Identify, in the records below, every line where the string "UNSER" appears, and copy each such line.

Page images and extracted text
* * * * * * *

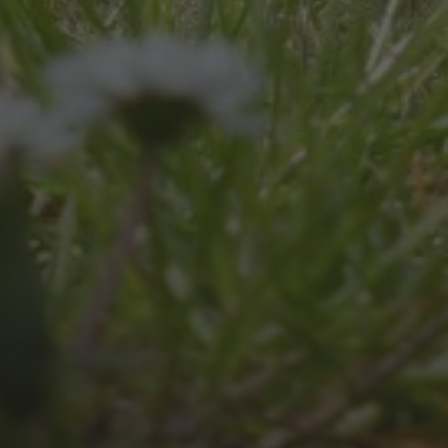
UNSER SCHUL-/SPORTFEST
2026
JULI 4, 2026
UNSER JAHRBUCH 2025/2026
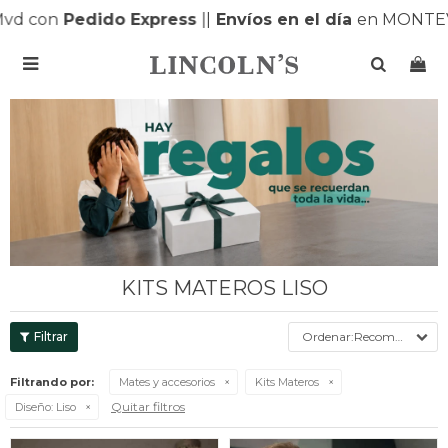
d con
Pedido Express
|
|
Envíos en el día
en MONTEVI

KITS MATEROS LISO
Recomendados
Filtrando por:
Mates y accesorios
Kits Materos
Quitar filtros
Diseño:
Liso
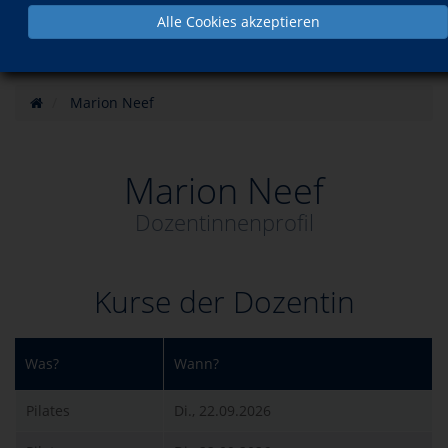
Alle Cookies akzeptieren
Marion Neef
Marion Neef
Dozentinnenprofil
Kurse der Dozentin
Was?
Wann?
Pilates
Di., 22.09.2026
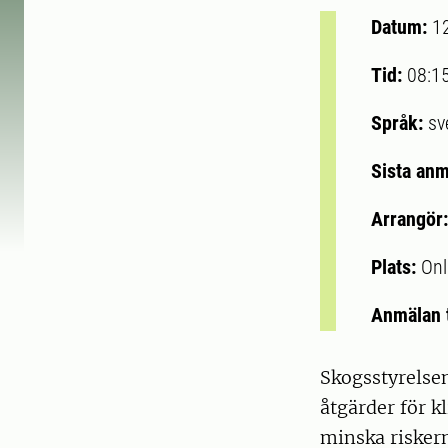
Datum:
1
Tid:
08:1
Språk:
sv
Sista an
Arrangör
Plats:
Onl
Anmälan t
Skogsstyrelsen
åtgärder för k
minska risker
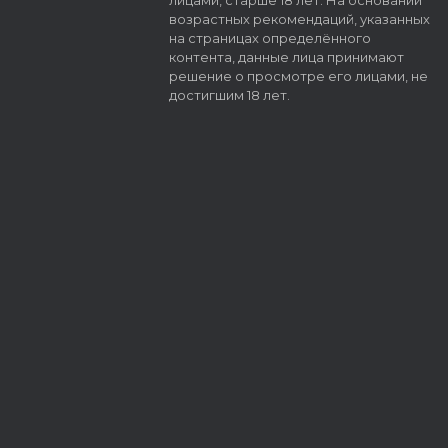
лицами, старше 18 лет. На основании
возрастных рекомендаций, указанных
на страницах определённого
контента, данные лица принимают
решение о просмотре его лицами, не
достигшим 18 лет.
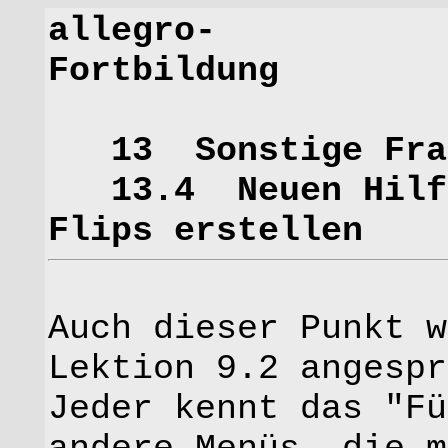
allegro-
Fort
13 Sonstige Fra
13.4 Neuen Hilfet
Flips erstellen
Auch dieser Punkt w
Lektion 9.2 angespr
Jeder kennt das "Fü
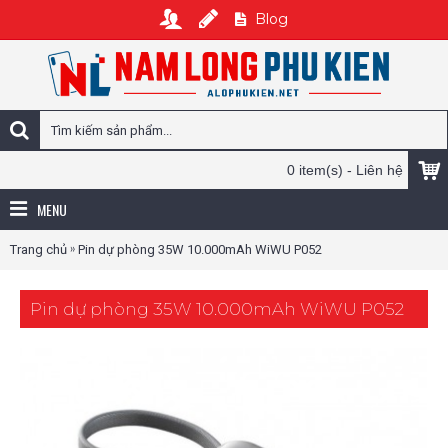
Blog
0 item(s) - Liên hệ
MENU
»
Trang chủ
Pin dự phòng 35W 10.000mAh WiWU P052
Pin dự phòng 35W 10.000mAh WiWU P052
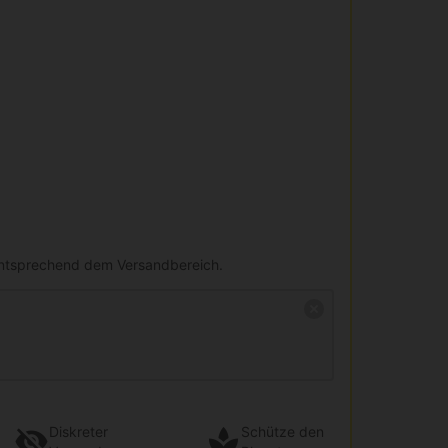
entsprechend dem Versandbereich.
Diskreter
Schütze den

* * * * * * *

RESULT
UNSER SCHUL-/SPORTFEST
UNSER JAHRBUCH 2025/2026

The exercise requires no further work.